Starting the monitor
ari viz --checkpoint <ckpt_dir> --port 9878
Open http://localhost:9878 in any browser. The dashboard polls /state and reconnects over WebSocket automatically.
Node detail panel
Click any node circle to open the four-tab detail panel:
- Overview — ID, status, type, execution time, parent, metrics, evaluation summary.
- Trace — Ordered list of every MCP tool call the agent made (name · step · result snippet). Fetched live from
/memory/<node_id>. - Code — Generated source files stored in node artifacts.
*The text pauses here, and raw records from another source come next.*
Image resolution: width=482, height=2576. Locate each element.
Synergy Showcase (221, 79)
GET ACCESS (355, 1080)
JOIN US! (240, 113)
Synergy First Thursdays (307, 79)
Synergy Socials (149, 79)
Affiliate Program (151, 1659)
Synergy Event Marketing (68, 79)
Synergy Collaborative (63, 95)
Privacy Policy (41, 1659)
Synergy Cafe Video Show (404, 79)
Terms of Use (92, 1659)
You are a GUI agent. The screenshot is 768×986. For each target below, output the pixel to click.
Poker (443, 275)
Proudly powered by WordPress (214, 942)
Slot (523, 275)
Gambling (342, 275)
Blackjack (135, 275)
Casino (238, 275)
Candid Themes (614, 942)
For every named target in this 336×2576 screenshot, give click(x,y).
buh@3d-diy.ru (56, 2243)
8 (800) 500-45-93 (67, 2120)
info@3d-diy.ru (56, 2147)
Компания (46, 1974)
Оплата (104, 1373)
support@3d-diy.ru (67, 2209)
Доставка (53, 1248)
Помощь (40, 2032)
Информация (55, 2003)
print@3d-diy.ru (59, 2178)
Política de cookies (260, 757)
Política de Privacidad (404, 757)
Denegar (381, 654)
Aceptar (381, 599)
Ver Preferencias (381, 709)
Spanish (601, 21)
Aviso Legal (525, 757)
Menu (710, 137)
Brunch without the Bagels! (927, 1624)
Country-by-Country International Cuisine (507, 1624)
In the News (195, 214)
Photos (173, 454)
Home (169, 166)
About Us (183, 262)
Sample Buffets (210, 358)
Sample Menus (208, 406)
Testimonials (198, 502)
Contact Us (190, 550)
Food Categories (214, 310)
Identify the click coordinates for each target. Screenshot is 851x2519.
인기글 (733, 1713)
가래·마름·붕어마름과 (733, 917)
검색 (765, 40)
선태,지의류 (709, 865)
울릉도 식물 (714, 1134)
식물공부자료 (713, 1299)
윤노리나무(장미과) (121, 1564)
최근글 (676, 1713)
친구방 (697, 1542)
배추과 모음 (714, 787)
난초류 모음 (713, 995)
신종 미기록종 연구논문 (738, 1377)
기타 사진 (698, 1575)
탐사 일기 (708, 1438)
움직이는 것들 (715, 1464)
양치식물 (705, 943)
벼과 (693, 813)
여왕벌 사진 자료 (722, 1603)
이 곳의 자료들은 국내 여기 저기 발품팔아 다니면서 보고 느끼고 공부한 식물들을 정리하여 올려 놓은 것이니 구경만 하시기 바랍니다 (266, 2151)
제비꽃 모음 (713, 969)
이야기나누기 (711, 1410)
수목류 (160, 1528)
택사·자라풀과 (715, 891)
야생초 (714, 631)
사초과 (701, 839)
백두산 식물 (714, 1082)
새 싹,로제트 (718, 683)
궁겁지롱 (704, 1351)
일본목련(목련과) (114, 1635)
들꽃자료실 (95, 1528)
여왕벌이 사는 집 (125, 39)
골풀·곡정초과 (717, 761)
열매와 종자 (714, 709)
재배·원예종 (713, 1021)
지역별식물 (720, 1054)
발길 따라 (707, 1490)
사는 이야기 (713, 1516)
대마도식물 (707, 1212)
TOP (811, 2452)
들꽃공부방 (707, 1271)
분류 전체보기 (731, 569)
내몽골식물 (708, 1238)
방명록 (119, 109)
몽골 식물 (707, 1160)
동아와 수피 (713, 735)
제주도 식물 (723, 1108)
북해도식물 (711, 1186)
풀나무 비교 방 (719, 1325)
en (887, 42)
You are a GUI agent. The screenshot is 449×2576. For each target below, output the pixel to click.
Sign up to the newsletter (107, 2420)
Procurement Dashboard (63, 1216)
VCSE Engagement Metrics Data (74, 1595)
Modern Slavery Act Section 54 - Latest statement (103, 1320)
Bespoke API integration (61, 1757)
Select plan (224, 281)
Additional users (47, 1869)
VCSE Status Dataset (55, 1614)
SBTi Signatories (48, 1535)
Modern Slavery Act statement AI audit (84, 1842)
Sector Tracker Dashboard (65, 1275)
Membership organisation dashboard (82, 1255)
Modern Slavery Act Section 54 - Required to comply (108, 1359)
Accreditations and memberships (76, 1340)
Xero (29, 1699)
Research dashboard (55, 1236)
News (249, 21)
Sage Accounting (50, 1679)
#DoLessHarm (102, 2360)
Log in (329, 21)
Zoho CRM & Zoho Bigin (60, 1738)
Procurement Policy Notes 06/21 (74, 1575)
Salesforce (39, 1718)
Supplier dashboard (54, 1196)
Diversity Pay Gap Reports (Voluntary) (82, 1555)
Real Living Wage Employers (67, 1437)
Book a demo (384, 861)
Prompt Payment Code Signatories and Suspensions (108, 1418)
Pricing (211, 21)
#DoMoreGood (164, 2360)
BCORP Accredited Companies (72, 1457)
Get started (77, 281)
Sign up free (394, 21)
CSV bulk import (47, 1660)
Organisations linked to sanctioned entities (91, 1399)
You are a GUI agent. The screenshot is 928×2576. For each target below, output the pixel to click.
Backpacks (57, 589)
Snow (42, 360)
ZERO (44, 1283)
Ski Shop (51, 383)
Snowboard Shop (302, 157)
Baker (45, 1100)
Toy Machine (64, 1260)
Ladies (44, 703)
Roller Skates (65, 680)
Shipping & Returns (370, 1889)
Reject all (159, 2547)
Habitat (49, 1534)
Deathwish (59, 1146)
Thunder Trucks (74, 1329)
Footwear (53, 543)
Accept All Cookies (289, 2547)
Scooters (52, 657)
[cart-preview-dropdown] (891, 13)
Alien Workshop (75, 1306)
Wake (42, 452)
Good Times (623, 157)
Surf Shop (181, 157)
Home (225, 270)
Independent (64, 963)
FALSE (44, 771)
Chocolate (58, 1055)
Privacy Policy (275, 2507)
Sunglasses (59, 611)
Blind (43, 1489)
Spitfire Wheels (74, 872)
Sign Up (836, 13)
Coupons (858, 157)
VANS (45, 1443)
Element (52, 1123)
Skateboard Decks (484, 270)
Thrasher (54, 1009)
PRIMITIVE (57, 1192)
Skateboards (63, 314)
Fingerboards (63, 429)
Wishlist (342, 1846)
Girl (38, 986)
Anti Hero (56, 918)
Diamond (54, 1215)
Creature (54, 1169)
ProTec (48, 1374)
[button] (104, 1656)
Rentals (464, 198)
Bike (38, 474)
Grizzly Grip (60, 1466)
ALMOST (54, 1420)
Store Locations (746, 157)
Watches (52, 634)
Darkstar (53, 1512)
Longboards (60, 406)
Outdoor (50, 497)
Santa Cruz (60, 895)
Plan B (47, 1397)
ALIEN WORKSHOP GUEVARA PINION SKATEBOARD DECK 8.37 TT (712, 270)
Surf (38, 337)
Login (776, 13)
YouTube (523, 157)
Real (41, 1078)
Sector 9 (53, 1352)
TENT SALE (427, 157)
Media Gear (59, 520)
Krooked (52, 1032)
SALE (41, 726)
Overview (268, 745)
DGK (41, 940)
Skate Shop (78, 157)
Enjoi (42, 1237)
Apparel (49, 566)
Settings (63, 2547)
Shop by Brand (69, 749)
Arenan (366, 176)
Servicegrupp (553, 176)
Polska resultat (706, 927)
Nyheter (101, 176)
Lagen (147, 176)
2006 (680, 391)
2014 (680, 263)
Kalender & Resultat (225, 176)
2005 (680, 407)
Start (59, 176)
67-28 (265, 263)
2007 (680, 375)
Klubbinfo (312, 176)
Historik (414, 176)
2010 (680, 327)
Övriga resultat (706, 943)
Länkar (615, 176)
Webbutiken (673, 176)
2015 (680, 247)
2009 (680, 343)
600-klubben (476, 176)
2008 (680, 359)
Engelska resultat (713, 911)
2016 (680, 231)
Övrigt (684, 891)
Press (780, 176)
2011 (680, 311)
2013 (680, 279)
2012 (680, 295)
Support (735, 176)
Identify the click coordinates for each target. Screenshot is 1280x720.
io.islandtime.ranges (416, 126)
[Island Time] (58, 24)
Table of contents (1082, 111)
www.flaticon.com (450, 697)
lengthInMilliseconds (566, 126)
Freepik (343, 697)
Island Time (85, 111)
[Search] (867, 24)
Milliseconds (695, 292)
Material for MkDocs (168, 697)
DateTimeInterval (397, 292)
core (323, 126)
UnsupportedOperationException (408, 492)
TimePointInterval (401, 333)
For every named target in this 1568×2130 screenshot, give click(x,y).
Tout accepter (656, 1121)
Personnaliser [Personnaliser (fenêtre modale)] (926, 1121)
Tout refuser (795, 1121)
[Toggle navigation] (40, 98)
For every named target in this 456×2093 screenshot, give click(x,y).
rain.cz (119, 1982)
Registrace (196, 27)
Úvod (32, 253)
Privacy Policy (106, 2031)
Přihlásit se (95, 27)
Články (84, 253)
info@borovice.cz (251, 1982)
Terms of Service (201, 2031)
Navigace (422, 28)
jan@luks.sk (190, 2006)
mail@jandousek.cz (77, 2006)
- Output — SLURM stdout / benchmark results stored in node artifacts.
Status indicators
- Green circle —
success - Red circle —
failed - Blue circle —
running - Grey circle —
pending
Architecture
The viz server (ari/viz/server.py) is a pure-stdlib asyncio HTTP + WebSocket handler — no external dependencies beyond the websockets package already installed by ARI. The dashboard is a React/TypeScript SPA built with Vite (ari/viz/frontend/), with modular components for each page (Home, Experiments, Monitor, Tree, Results, Wizard, Idea, Workflow, Settings). The production build is output to ari/viz/static/dist/ and served by the Python server.
Agent Memory
ARI maintains a persistent memory store (~/.ari/memory_store.jsonl) shared across all experiments. Each entry contains:
node_id— which node wrote the entryancestor_ids— the full parent chain, used for scoped recalltext— human-readable content (used for keyword search)metadata— tool name, step number, timestamps
When a node completes successfully, ARI automatically writes a RESULT SUMMARY entry containing the node label and all metric values. Child nodes can then retrieve parent results via search_memory using plain metric keywords.
The Trace tab in the Experiment Monitor reads these entries live via GET /memory/<node_id>.